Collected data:
==============================

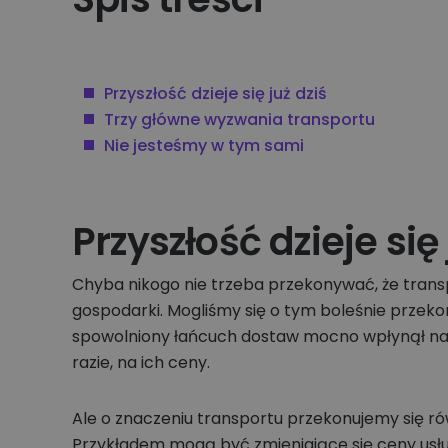
Przyszłość dzieje się już dziś
Trzy główne wyzwania transportu
Nie jesteśmy w tym sami
Przyszłość dzieje się 
Chyba nikogo nie trzeba przekonywać, że transpo
gospodarki. Mogliśmy się o tym boleśnie przek
spowolniony łańcuch dostaw mocno wpłynął na
razie, na ich ceny.
Ale o znaczeniu transportu przekonujemy się ró
Przykładem mogą być zmieniające się ceny usłu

==============================

*TASK TO CARRY OUT*: Exactly and only the lines from the line containing "Chyba nikogo nie" through the final line of the records above must be returned.

*TASK SOLUTION*:
Chyba nikogo nie trzeba przekonywać, że transpo
gospodarki. Mogliśmy się o tym boleśnie przek
spowolniony łańcuch dostaw mocno wpłynął na
razie, na ich ceny.
Ale o znaczeniu transportu przekonujemy się ró
Przykładem mogą być zmieniające się ceny usłu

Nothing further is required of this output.